Mas essa evolução não pode ser imposta. Em relação ao grafite, diria
que, se institucionalizar, estraga. Ele tem o caráter de ser uma
expressão fundamentalmente livre. Associar o grafite ao hip hop, por
exemplo, pode induzir a uma leitura enganosa da proposta aberta dos
artistas de rua. O que não se pode admitir é a lei caduca (de 1998) que
coloca no mesmo saco a pichação e o grafite, taxando-o de “vandalismo”,
“depredação do patrimônio público” e “crime ambiental”.
ARede – Sem suportes “móveis”, como o grafite poderia circular? Pela internet?

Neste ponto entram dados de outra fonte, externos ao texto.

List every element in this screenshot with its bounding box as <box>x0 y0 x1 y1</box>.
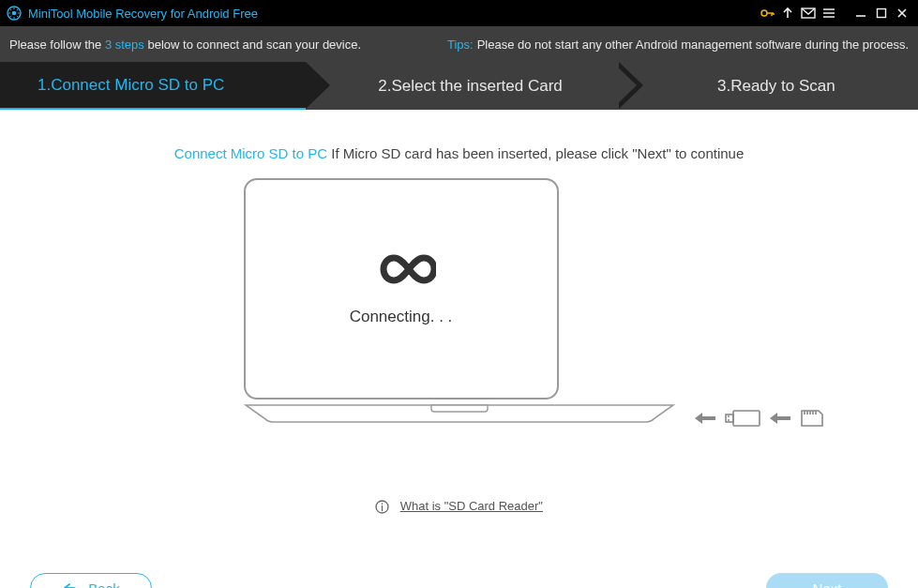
illustration-stage: Connecting. . . <box>0 178 918 460</box>
tips-label: Tips: <box>447 38 474 52</box>
info-right: Tips:Please do not start any other Andro… <box>447 38 909 52</box>
infinity-icon <box>367 251 436 291</box>
sd-card-icon <box>800 409 824 431</box>
step-bar: 1.Connect Micro SD to PC 2.Select the in… <box>0 62 918 110</box>
upload-icon[interactable] <box>777 3 798 23</box>
next-button-label: Next <box>813 580 842 589</box>
menu-icon[interactable] <box>819 3 839 23</box>
usb-reader-icon <box>725 409 760 431</box>
step-1[interactable]: 1.Connect Micro SD to PC <box>0 62 306 110</box>
laptop-base <box>244 403 675 422</box>
info-left: Please follow the 3 steps below to conne… <box>9 38 361 52</box>
arrow-left-icon <box>695 412 715 429</box>
info-bar: Please follow the 3 steps below to conne… <box>0 26 918 62</box>
main-area: Connect Micro SD to PC If Micro SD card … <box>0 145 918 588</box>
device-flow-icons <box>695 409 824 431</box>
instruction-rest: If Micro SD card has been inserted, plea… <box>327 145 744 161</box>
help-link[interactable]: What is "SD Card Reader" <box>400 499 543 513</box>
laptop-screen: Connecting. . . <box>244 178 559 400</box>
step-3[interactable]: 3.Ready to Scan <box>612 62 918 110</box>
info-left-post: below to connect and scan your device. <box>144 38 361 52</box>
tips-text: Please do not start any other Android ma… <box>477 38 909 52</box>
svg-rect-4 <box>878 9 886 18</box>
instruction-text: Connect Micro SD to PC If Micro SD card … <box>0 145 918 161</box>
back-button-label: Back <box>88 580 119 589</box>
step-1-label: 1.Connect Micro SD to PC <box>0 76 224 95</box>
titlebar: MiniTool Mobile Recovery for Android Fre… <box>0 0 918 26</box>
back-button[interactable]: Back <box>30 573 152 588</box>
step-3-label: 3.Ready to Scan <box>695 77 835 96</box>
info-left-hl: 3 steps <box>105 38 144 52</box>
next-button: Next <box>766 573 888 588</box>
minimize-button[interactable] <box>850 3 871 23</box>
back-arrow-icon <box>62 582 79 588</box>
help-row: What is "SD Card Reader" <box>0 499 918 514</box>
step-2[interactable]: 2.Select the inserted Card <box>306 62 611 110</box>
instruction-highlight: Connect Micro SD to PC <box>174 145 327 161</box>
mail-icon[interactable] <box>798 3 819 23</box>
button-row: Back Next <box>0 573 918 588</box>
info-icon <box>375 500 389 514</box>
info-left-pre: Please follow the <box>9 38 105 52</box>
laptop-illustration: Connecting. . . <box>244 178 675 422</box>
status-text: Connecting. . . <box>350 308 453 326</box>
app-title: MiniTool Mobile Recovery for Android Fre… <box>28 7 258 21</box>
svg-rect-5 <box>733 411 760 426</box>
svg-point-2 <box>761 10 767 16</box>
arrow-left-icon-2 <box>770 412 790 429</box>
app-logo-icon <box>6 5 23 22</box>
step-2-label: 2.Select the inserted Card <box>355 77 563 96</box>
maximize-button[interactable] <box>871 3 892 23</box>
close-button[interactable] <box>892 3 912 23</box>
svg-point-1 <box>12 11 17 16</box>
key-icon[interactable] <box>757 3 777 23</box>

Quartim – A arte contemporânea é efêmera por natureza e o grafite não
foge disso. O registro, seja com vídeo, fotográfico ou por meio das
novas tecnologias, é fundamental, sendo muitas vezes o próprio
resultado artístico a ser apresentado. Um bom exemplo é o artista
paulistano Alexandre Derion, que faz uma espécie de pré-grafite, ao
expor as fotos de suas intervenções urbanas em galerias. Tais imagens
trazem a relação entre o público passante e a obra “efêmera”. E que se
perpetua com o registro.
Da esq. para dir. DF Zulu, personagens, por Snupi, Ceilândia, 2006; Snupi, DF Zulu na 508 Sul; grafite de Onio, Asa Sul, 2005
ARede – Como medir a recepção dos grafites?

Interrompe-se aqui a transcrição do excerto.